Silver Linings

Posted: Tuesday, November 15, 2011 in Uncategorized

Forgive me, for I have sinned.

It’s been 3 months since my last post.

A lot of things have changed since my last post and I’m sorry I didn’t write it down. At least for my own benefit.

The day after, I completely lost it. And in the middle of my going off the deep end, I applied for mortgages in Tom’s name.

One of them got approved. Or rather pre-approved, which means jack-shit.  And that began our wild goose chase that ended with us being denied while under contract. twice.

What can I say, I’m a bit of slow learner.

Lucky for us, a down and out homeowner, and our shared realtor, There was a home for us to move to anyway.

It’ much bigger than Pandoras Box could ever dream of being and it’s in a different town with the best elementary school in the district.I can even order delivery if I wanted to ( and I did). Real life civilization, folks.

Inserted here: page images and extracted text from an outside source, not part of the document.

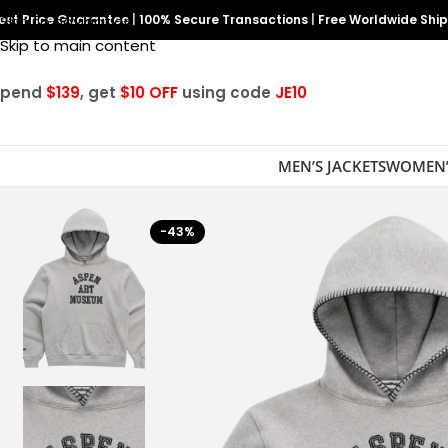
est Price Guarantee
Skip to navigation
|
100% Secure Transactions
|
Free Worldwide Shi
Skip to main content
Spend
$139
, get
$10 OFF
using code
JE10
MEN’S JACKETS
WOMEN’
-43%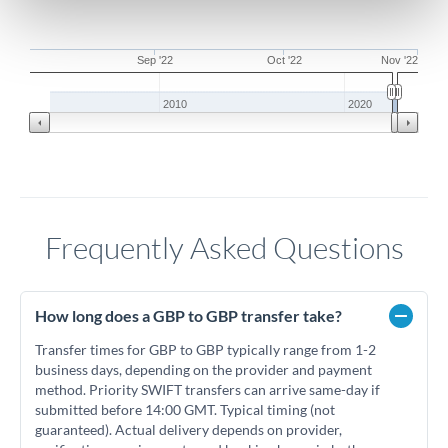
Sep '22
Oct '22
Nov '22
2010
2020
Frequently Asked Questions
How long does a GBP to GBP transfer take?
Transfer times for GBP to GBP typically range from 1-2
business days, depending on the provider and payment
method. Priority SWIFT transfers can arrive same-day if
submitted before 14:00 GMT. Typical timing (not
guaranteed). Actual delivery depends on provider,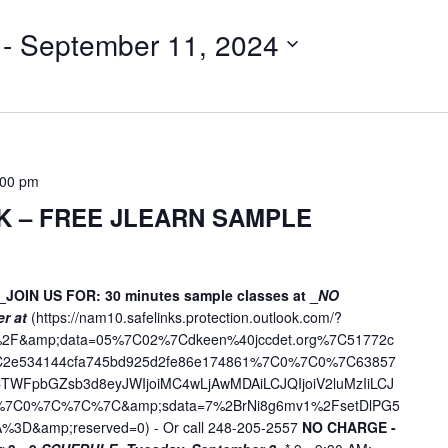
t
e
 - 
September 11, 2024
r
L
o
c
a
t
:00 pm
i
K – FREE JLEARN SAMPLE
o
n
.
_JOIN US FOR: 30 minutes sample classes at _
NO
S
er at
(
https://nam10.safelinks.protection.outlook.com/?
e
ne%2F&amp;data=05%7C02%7Cdkeen%40jccdet.org%7C51772c
a
7C2e534144cfa745bd925d2fe86e174861%7C0%7C0%7C63857
r
WFpbGZsb3d8eyJWIjoiMC4wLjAwMDAiLCJQIjoiV2luMzIiLCJ
c
D%7C0%7C%7C%7C&amp;sdata=7%2BrNi8g6mv1%2FsetDlPG5
%3D&amp;reserved=0
) - Or call 248-205-2557
NO CHARGE -
h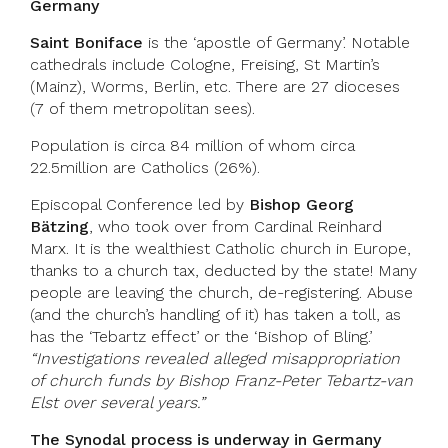
Germany
Saint Boniface
is the ‘apostle of Germany’. Notable
cathedrals include Cologne, Freising, St Martin’s
(Mainz), Worms, Berlin, etc. There are 27 dioceses
(7 of them metropolitan sees).
Population is circa 84 million of whom circa
22.5million are Catholics (26%).
Episcopal Conference led by
Bishop Georg
Bätzing
, who took over from Cardinal Reinhard
Marx. It is the wealthiest Catholic church in Europe,
thanks to a church tax, deducted by the state! Many
people are leaving the church, de-registering. Abuse
(and the church’s handling of it) has taken a toll, as
has the ‘Tebartz effect’ or the ‘Bishop of Bling.’
“Investigations revealed alleged misappropriation
of church funds by Bishop Franz-Peter Tebartz-van
Elst over several years.”
The Synodal process is underway in Germany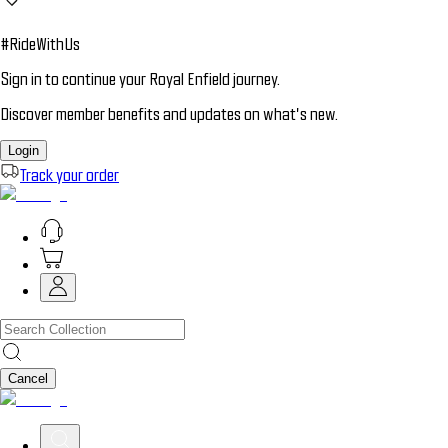
#RideWithUs
Sign in to continue your Royal Enfield journey.
Discover member benefits and updates on what’s new.
Login
Track your order
Cancel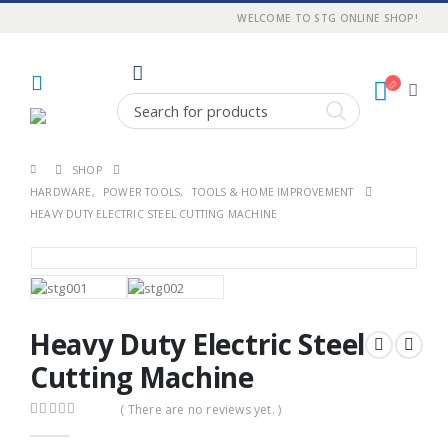
WELCOME TO STG ONLINE SHOP!
SHOP
HARDWARE
,
POWER TOOLS
,
TOOLS & HOME IMPROVEMENT
HEAVY DUTY ELECTRIC STEEL CUTTING MACHINE
Heavy Duty Electric Steel
Cutting Machine
( There are no reviews yet. )
0
out of 5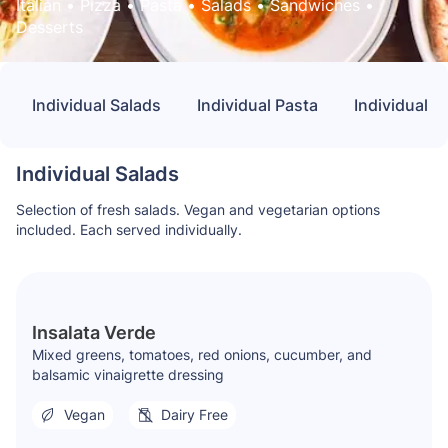
Italian
 • 
Pizza
 • 
Pasta
 • 
Salads
 • 
Sandwiches
 • 
Desserts
Individual Salads
Individual Pasta
Individual 
Individual Salads
Selection of fresh salads. Vegan and vegetarian options
included. Each served individually.
Insalata Verde
Mixed greens, tomatoes, red onions, cucumber, and
balsamic vinaigrette dressing
Vegan
Dairy Free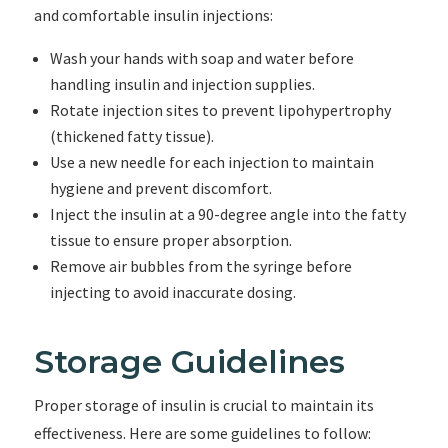
and comfortable insulin injections:
Wash your hands with soap and water before
handling insulin and injection supplies.
Rotate injection sites to prevent lipohypertrophy
(thickened fatty tissue).
Use a new needle for each injection to maintain
hygiene and prevent discomfort.
Inject the insulin at a 90-degree angle into the fatty
tissue to ensure proper absorption.
Remove air bubbles from the syringe before
injecting to avoid inaccurate dosing.
Storage Guidelines
Proper storage of insulin is crucial to maintain its
effectiveness. Here are some guidelines to follow: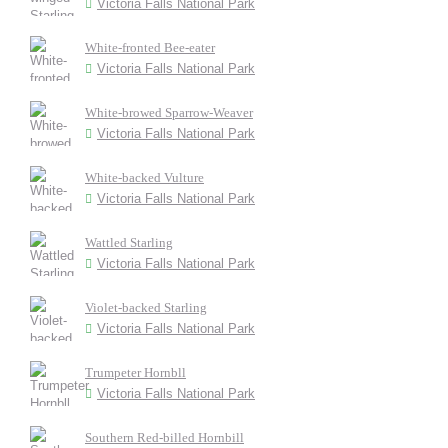
Victoria Falls National Park
White-fronted Bee-eater
Victoria Falls National Park
White-browed Sparrow-Weaver
Victoria Falls National Park
White-backed Vulture
Victoria Falls National Park
Wattled Starling
Victoria Falls National Park
Violet-backed Starling
Victoria Falls National Park
Trumpeter Hornbll
Victoria Falls National Park
Southern Red-billed Hornbill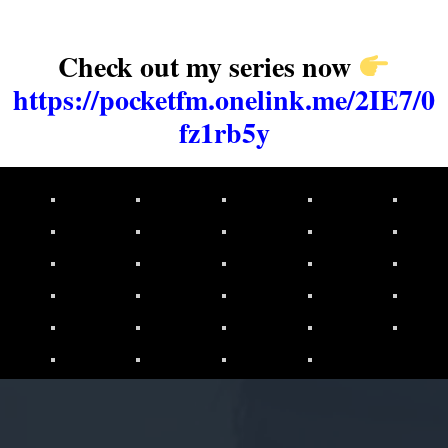
Check out my series now
https://pocketfm.onelink.me/2IE7/0
fz1rb5y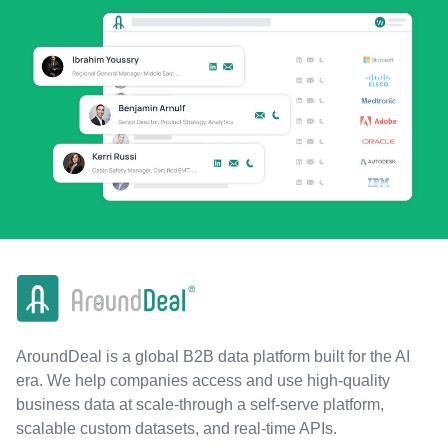
AroundDeal is a global B2B data platform built for the AI
era. We help companies access and use high-quality
business data at scale-through a self-serve platform,
scalable custom datasets, and real-time APIs.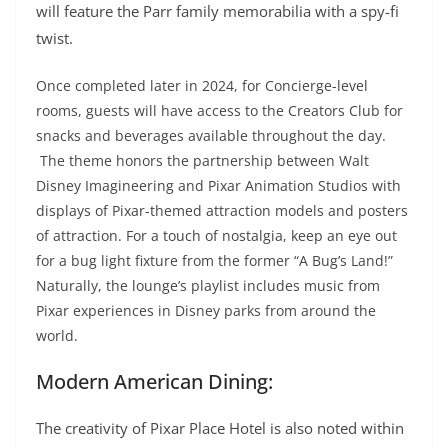
will feature the Parr family memorabilia with a spy-fi
twist.
Once completed later in 2024, for Concierge-level
rooms, guests will have access to the Creators Club for
snacks and beverages available throughout the day.
The theme honors the partnership between Walt
Disney Imagineering and Pixar Animation Studios with
displays of Pixar-themed attraction models and posters
of attraction. For a touch of nostalgia, keep an eye out
for a bug light fixture from the former “A Bug’s Land!”
Naturally, the lounge’s playlist includes music from
Pixar experiences in Disney parks from around the
world.
Modern American Dining:
The creativity of Pixar Place Hotel is also noted within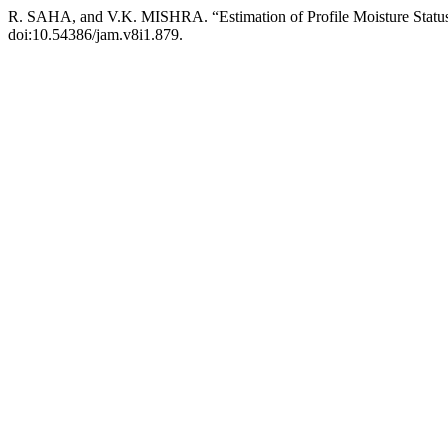
R. SAHA, and V.K. MISHRA. “Estimation of Profile Moisture Status
doi:10.54386/jam.v8i1.879.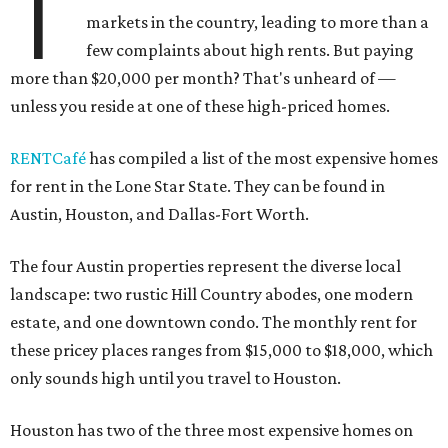
T
markets in the country, leading to more than a
few complaints about high rents. But paying
more than $20,000 per month? That's unheard of —
unless you reside at one of these high-priced homes.
RENTCafé
has compiled a list of the most expensive homes
for rent in the Lone Star State. They can be found in
Austin, Houston, and Dallas-Fort Worth.
The four Austin properties represent the diverse local
landscape: two rustic Hill Country abodes, one modern
estate, and one downtown condo. The monthly rent for
these pricey places ranges from $15,000 to $18,000, which
only sounds high until you travel to Houston.
Houston has two of the three most expensive homes on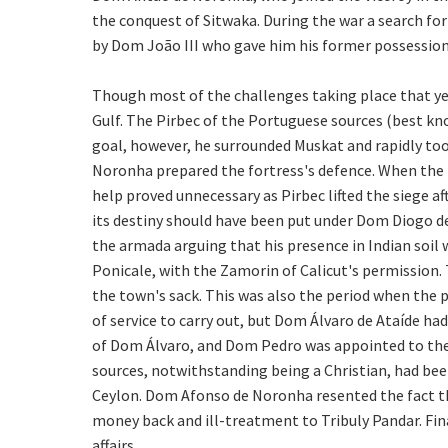
the conquest of Sitwaka. During the war a search fo
by Dom João III who gave him his former possession
Though most of the challenges taking place that yea
Gulf. The Pirbec of the Portuguese sources (best kno
goal, however, he surrounded Muskat and rapidly too
Noronha prepared the fortress's defence. When the 
help proved unnecessary as Pirbec lifted the siege
its destiny should have been put under Dom Diogo de 
the armada arguing that his presence in Indian soil 
Ponicale, with the Zamorin of Calicut's permission.
the town's sack. This was also the period when the p
of service to carry out, but Dom Álvaro de Ataíde ha
of Dom Álvaro, and Dom Pedro was appointed to the m
sources, notwithstanding being a Christian, had bee
Ceylon. Dom Afonso de Noronha resented the fact tha
money back and ill-treatment to Tribuly Pandar. Finall
affairs.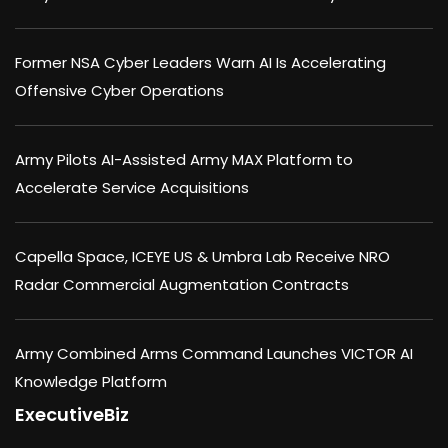
Former NSA Cyber Leaders Warn AI Is Accelerating
Offensive Cyber Operations
Army Pilots AI-Assisted Army MAX Platform to
Accelerate Service Acquisitions
Capella Space, ICEYE US & Umbra Lab Receive NRO
Radar Commercial Augmentation Contracts
Army Combined Arms Command Launches VICTOR AI
Knowledge Platform
ExecutiveBiz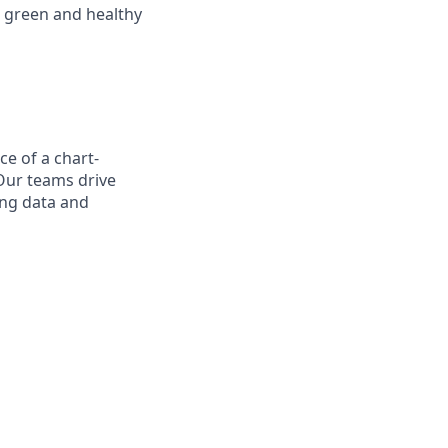
 green and healthy
ce of a chart-
Our teams drive
ing data and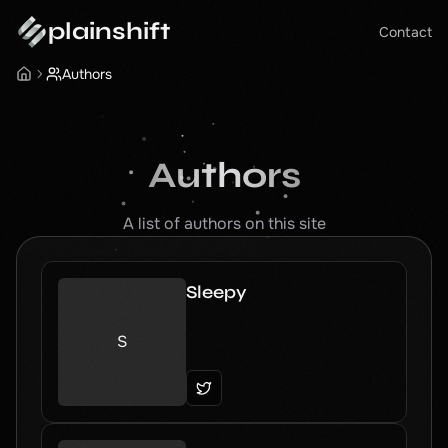
plainshift
Contact
Authors
Authors
A list of authors on this site
Sleepy
S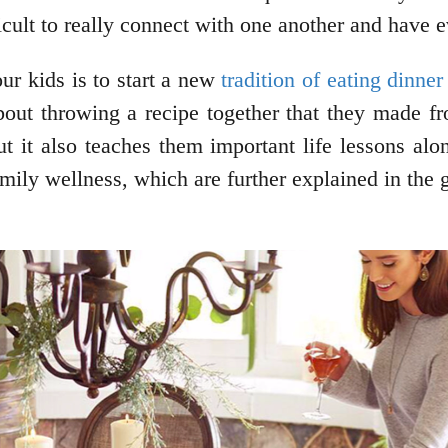
ficult to really connect with one another and have
ur kids is to start a new
tradition of eating dinner
bout throwing a recipe together that they made fr
but it also teaches them important life lessons al
mily wellness, which are further explained in the 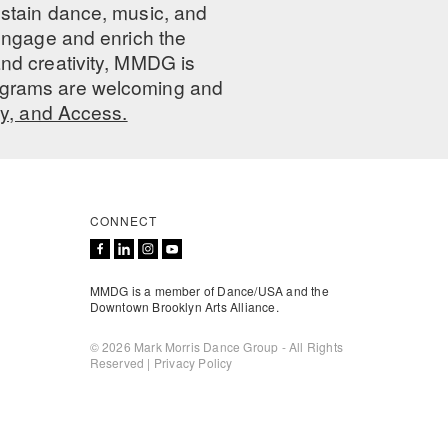
ustain dance, music, and
 engage and enrich the
nd creativity, MMDG is
programs are welcoming and
ty, and Access.
CONNECT
MMDG is a member of Dance/USA and the
Downtown Brooklyn Arts Alliance.
© 2026 Mark Morris Dance Group - All Rights
Reserved |
Privacy Policy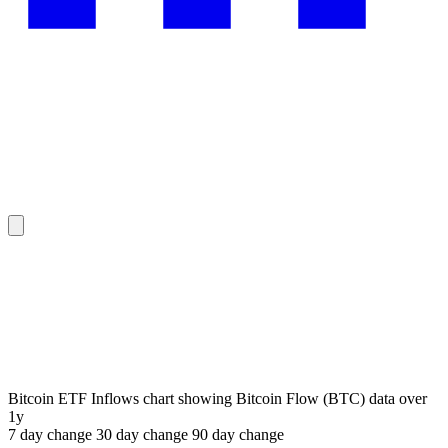
Bitcoin ETF Inflows chart showing Bitcoin Flow (BTC) data over
1y
7 day
change
30 day
change
90 day
change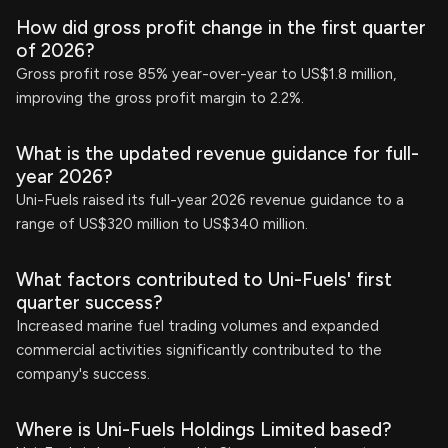
How did gross profit change in the first quarter
of 2026?
Gross profit rose 85% year-over-year to US$1.8 million,
improving the gross profit margin to 2.2%.
What is the updated revenue guidance for full-
year 2026?
Uni-Fuels raised its full-year 2026 revenue guidance to a
range of US$320 million to US$340 million.
What factors contributed to Uni-Fuels' first
quarter success?
Increased marine fuel trading volumes and expanded
commercial activities significantly contributed to the
company's success.
Where is Uni-Fuels Holdings Limited based?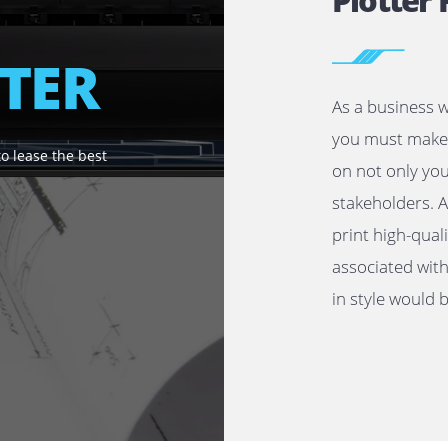
P
OTTER
As 
you
u need to lease the best
on 
sta
pri
ass
in 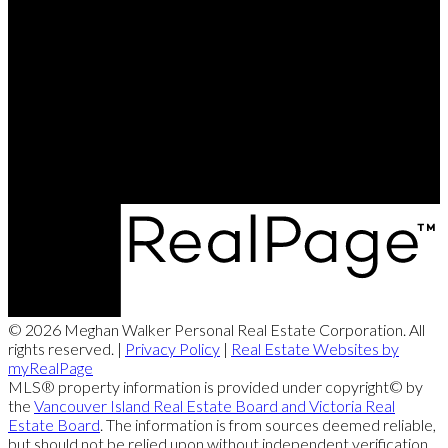
Meghan Cell:
250-951-9115
meghanwalker@royallepage.ca
Office:
250-248-4321
meghanwalker@royallepage.ca
173 West Island Hwy, Parksville, BC V9P 2H1
© 2026 Meghan Walker Personal Real Estate Corporation. All
rights reserved. |
Privacy Policy
|
Real Estate Websites by
myRealPage
MLS® property information is provided under copyright© by
the
Vancouver Island Real Estate Board and Victoria Real
Estate Board
. The information is from sources deemed reliable,
but should not be relied upon without independent verification.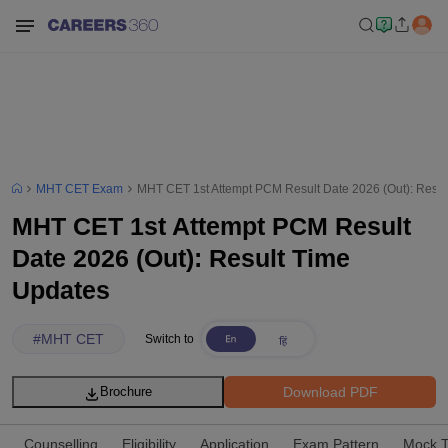
MHT CET Exam
MHT CET 1st Attempt PCM Result Date 2026 (Out): Resul
MHT CET 1st Attempt PCM Result
Date 2026 (Out): Result Time
Updates
#
MHT CET
Switch to
Download PDF
Brochure
Counselling
Eligibility
Application
Exam Pattern
Mock T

Let me introduce you to The Money Pit.

Tom Hanks and Shelly Long not included

 

 

Mr. McGillicuddy, our guard dragon

 

$80 for a leaf blower no longer seems ridiculous.

 

Don’t be surprised if my next post is about a bath tub crashing through to the first floor.

Fear is a gust of wind the rattles my bones. Fear is a gray cloud that stops the quickens my heart. Fear is a click, creak and groan of a settling house. It’s an unexpected flash of light. Fear is a ghost that haunts me day and night. I am forever at the ready for the fear to be realized.

During the day I watch the sky and judge the wind. I check weather.com like it’s the next Twitter.  I look for reasons to leave the house. I don’t want to be here. Something bad might happen. Something I can’t protect my family against.

At night I stay up late, whether I am tired or not. I’m on the computer with The Weather Channel map open at all times. I peek out windows and check and recheck the locks. I make sure my keys and sneakers are readily available. I check for the dial tone. I go over in head how to load and hold the shotgun. Then I remember that if I ever had to shoot it, My kids would probably be in the line of fire. So I keep the phone in my pocket and wish I had a baseball bat.

When I finally go to bed, I lie there and think. In between lock and weather check, that is. I wonder, is tonight the night we get another tornado? Is this the night some one is going to break in?  Or is this place just going to go up in flames. If so, we’re all screwed.

We’re so far from help, calling wouldn’t matter. It would be over before they got halfway here. So I am always waiting to be called into action. I fear that moment when I have to stop being mom and  be the hero.

And I want it to stop.

I can’t live this way. My family shouldn’t have to put up with Edgy Mommy. Or Exhausted Mommy. It’s not fair to any of us.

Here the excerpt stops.